Pick every line from the data below that contains the string "column" and copy it.

Data excerpts:
--- START ---

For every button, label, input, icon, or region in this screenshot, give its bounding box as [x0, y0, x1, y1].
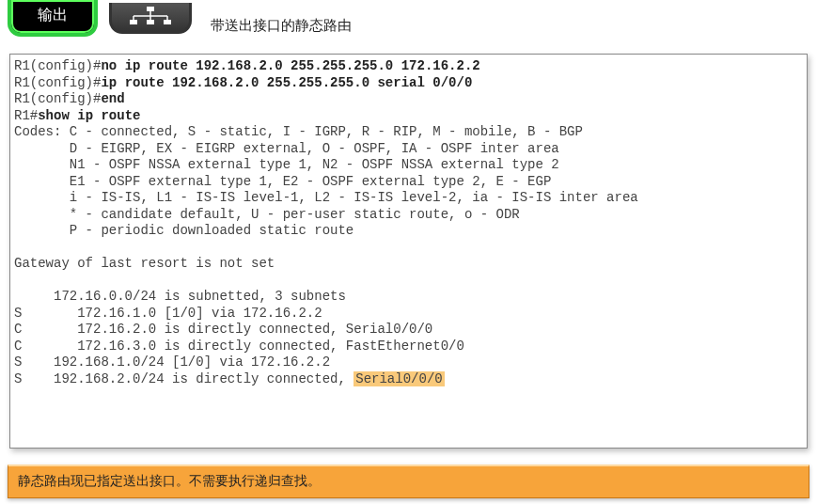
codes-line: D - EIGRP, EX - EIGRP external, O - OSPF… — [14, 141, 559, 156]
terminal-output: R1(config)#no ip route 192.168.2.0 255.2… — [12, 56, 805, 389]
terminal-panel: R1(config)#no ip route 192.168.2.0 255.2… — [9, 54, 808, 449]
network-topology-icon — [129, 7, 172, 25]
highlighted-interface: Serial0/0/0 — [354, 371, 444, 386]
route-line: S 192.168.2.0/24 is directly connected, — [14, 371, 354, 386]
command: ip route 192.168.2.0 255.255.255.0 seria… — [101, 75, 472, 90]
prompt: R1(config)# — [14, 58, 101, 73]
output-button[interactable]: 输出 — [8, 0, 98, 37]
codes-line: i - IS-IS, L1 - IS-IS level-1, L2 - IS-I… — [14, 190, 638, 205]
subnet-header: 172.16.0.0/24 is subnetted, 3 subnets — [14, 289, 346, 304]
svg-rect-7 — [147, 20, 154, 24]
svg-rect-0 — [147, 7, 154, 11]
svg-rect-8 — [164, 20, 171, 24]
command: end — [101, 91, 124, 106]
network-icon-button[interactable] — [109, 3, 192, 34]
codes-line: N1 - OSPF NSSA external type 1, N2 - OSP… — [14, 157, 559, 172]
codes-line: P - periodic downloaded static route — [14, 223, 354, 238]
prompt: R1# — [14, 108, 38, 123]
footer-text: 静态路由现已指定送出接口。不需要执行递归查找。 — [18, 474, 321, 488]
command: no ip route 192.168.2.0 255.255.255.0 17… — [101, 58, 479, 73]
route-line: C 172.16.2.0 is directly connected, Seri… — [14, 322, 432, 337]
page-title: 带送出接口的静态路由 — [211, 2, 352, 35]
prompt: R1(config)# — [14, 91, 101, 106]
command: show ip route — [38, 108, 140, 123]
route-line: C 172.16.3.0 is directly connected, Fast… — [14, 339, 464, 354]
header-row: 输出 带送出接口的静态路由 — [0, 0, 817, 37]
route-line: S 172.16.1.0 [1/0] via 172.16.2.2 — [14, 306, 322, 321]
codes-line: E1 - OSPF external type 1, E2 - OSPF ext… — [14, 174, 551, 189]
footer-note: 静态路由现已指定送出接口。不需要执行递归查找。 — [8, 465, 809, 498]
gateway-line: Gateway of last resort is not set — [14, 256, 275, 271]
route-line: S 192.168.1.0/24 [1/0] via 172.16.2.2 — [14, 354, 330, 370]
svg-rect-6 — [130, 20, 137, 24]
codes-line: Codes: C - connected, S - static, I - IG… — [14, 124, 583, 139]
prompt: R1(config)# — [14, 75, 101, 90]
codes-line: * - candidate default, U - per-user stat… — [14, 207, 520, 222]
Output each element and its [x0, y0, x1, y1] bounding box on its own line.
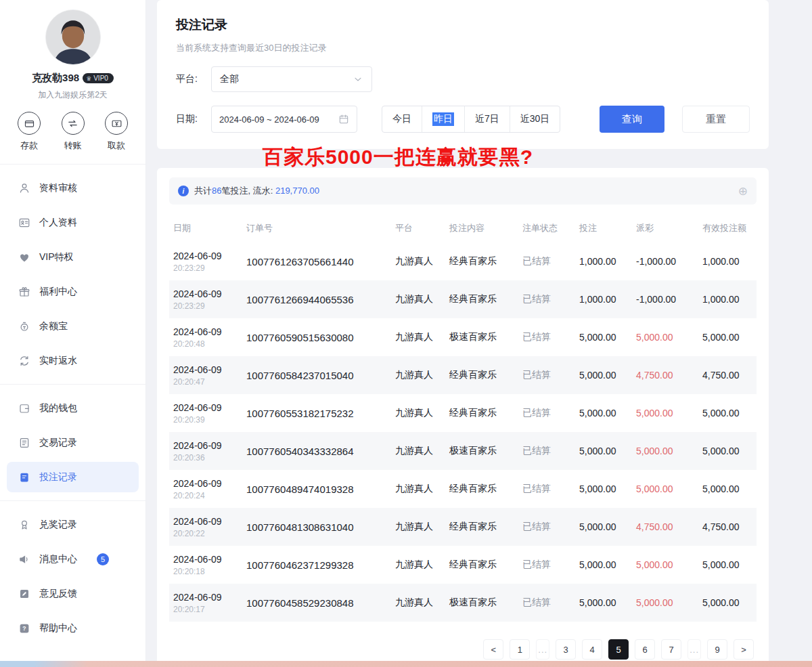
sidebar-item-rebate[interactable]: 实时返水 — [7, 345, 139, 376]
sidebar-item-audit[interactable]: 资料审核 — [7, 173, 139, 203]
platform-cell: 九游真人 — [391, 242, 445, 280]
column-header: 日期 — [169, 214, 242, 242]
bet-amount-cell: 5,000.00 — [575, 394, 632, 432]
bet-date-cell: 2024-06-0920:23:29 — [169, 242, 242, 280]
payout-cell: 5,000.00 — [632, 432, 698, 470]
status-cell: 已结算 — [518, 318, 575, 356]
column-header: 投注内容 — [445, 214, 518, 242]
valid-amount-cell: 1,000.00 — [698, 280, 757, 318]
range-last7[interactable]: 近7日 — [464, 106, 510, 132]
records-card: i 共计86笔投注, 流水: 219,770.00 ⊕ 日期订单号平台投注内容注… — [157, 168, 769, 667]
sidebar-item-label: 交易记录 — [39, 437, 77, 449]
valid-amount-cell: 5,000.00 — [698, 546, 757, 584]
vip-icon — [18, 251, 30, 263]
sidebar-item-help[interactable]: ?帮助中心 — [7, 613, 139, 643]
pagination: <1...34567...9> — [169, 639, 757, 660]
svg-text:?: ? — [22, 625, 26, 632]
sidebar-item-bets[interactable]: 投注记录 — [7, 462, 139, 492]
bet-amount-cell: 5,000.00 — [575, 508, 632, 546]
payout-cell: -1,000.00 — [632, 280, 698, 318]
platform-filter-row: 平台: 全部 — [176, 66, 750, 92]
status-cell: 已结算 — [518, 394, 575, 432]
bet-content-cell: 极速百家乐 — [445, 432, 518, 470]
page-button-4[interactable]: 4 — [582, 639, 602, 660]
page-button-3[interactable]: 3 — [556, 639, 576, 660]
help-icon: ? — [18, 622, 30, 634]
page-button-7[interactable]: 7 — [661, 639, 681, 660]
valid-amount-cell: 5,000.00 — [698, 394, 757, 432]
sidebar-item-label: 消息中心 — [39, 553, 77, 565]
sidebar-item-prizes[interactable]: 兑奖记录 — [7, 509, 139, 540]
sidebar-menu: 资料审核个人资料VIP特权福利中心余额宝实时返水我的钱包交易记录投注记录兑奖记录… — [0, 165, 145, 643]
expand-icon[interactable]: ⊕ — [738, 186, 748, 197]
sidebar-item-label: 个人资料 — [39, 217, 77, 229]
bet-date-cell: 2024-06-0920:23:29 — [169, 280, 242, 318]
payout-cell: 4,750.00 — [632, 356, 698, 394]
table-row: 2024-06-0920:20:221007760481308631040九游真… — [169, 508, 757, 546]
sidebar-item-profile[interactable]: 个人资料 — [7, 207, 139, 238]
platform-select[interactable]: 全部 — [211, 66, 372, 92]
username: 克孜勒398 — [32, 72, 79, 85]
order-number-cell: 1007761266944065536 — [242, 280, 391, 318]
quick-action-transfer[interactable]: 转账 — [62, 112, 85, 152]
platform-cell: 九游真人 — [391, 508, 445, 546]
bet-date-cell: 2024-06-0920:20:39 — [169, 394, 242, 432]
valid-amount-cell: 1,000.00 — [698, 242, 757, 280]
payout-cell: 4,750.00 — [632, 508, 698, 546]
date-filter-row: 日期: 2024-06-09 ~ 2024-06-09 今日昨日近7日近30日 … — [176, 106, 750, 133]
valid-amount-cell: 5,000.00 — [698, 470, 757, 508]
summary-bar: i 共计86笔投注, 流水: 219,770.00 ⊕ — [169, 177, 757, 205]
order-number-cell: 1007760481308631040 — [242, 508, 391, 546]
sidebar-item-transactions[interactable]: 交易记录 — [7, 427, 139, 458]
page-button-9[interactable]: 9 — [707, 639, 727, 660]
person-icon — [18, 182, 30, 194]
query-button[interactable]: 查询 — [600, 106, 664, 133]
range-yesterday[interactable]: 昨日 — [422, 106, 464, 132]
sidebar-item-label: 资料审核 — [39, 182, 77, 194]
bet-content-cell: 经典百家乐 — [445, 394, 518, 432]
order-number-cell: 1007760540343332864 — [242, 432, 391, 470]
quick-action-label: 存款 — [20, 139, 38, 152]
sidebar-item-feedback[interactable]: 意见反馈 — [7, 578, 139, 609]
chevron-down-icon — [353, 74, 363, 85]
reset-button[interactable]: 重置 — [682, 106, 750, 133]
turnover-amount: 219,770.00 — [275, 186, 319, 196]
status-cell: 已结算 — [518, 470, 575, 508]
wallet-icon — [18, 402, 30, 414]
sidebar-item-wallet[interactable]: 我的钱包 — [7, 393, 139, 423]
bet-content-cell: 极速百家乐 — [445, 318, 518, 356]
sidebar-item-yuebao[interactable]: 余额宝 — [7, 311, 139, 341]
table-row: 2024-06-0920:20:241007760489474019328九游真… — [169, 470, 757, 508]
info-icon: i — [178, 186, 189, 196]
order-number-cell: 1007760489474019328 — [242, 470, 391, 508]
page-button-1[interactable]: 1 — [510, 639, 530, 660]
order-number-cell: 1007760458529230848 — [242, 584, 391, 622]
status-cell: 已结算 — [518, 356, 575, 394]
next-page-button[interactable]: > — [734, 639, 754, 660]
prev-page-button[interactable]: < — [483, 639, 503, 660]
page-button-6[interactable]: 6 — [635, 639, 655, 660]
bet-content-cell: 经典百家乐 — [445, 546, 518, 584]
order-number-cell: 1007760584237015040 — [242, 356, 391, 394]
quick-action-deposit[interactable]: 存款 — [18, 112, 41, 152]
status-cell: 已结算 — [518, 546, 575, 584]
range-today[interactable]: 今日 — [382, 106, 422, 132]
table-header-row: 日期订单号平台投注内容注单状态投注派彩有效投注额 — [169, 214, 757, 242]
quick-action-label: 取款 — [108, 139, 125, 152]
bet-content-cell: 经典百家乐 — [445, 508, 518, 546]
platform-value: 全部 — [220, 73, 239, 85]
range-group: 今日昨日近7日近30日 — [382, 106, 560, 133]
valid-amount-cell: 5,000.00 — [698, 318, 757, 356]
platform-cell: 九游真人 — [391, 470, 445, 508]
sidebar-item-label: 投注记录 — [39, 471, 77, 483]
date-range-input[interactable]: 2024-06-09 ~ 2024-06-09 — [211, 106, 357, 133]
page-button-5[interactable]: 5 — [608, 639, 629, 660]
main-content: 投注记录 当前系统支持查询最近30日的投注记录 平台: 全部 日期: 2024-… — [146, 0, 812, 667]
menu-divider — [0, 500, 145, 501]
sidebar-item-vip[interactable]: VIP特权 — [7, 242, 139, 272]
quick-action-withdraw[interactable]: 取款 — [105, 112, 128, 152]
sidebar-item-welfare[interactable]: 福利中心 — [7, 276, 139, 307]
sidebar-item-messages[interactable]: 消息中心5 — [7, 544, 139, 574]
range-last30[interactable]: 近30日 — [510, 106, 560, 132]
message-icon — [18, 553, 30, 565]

--- END ---

Worked solution:
column-header: 日期 — [169, 214, 242, 242]
column-header: 投注内容 — [445, 214, 518, 242]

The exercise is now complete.